# Giratina VS Cresselia



## Ryu Tyruka (Feb 23, 2009)

.


----------



## Colossal (Feb 23, 2009)

Cresselia, it resembles something and I just overall prefer the look of it.


----------



## Bombsii (Feb 23, 2009)

Giratina, its just badass and menacing.





Plus it makes a cute plushie.


----------



## Stardust Dragona (Feb 23, 2009)

Giratina, its my favourite "evil" pokemon (which I can't say i'm a major fan of.)


----------



## Fredie (Feb 23, 2009)

Cresselia, because it just looks beautiful. But Giratina is pretty cool too.


----------



## Yarnchu (Feb 23, 2009)

DarkArmour said:


> Giratina, its just badass and menacing.
> 
> 
> 
> ...


OMG overwelming cuteness! Must...resist...fanboyish urges...

I like Giratina better than Cresselia, mainly because Cressy wasn't as needed(though if anything needs to leave its Heatran) but also because Giratina is, well, badass and menacing like DarkArmour said.


----------



## S. E. (Feb 23, 2009)

superyoshi888 said:


> OMG overwelming cuteness! Must...resist...fanboyish urges...

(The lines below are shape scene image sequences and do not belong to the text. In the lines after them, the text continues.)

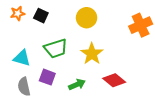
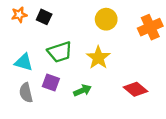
yellow circle: (87, 18) -> (106, 19), moved
red diamond: (114, 80) -> (136, 89), moved

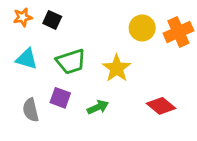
yellow circle: (106, 19) -> (142, 28), moved
cyan triangle: (24, 62) -> (27, 59), moved

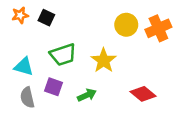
cyan triangle: (27, 59) -> (24, 66), moved

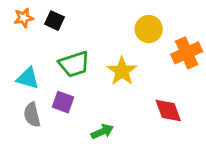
orange cross: (158, 28) -> (187, 53), moved
red diamond: (143, 94) -> (168, 111), turned 30
green arrow: (87, 95) -> (102, 132), moved

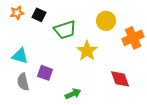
green trapezoid: (74, 64) -> (65, 30), moved

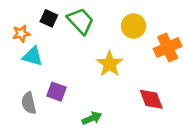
orange star: (17, 13) -> (21, 34), moved
green trapezoid: (65, 30) -> (81, 21), moved, turned -115
cyan triangle: (20, 56) -> (33, 56), moved

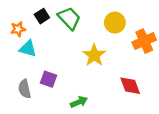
black square: (49, 18) -> (42, 16), turned 32

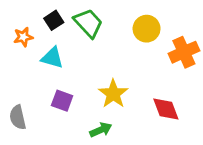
cyan triangle: (28, 49) -> (52, 58), moved
yellow star: (94, 55) -> (113, 94), moved
gray semicircle: (25, 89) -> (18, 117), moved

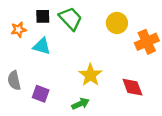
black square: (54, 20) -> (43, 16), turned 32
purple square: (62, 101) -> (41, 94), moved
gray semicircle: (18, 117) -> (14, 80), moved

Nevermind fanboyish urges, must resist fangirlish urges! *huggles plushie*
...Oh hang on, I'm still doing Meta Knight right now. Giratina has to wait. :<

Either way, I votes Giratina. Cresselia is neat, but not enough to surpass Giratina.


----------



## Thorne (Feb 23, 2009)

Uxie!
Both of them are cool, but I choose Giratina.
Although none of them can beat the might of the awesomeness that is Uxie!


----------



## Lucas₇₅₅ (Feb 23, 2009)

I like Giratina. It looks more... Fearsome.
Cresselia's neat, but I like Giratina more.


----------



## nothing to see here (Feb 23, 2009)

Giratina.  It's probably my 4th-favorite favorite D/P legendary, after Shaymin, Heatran, and Regigigas.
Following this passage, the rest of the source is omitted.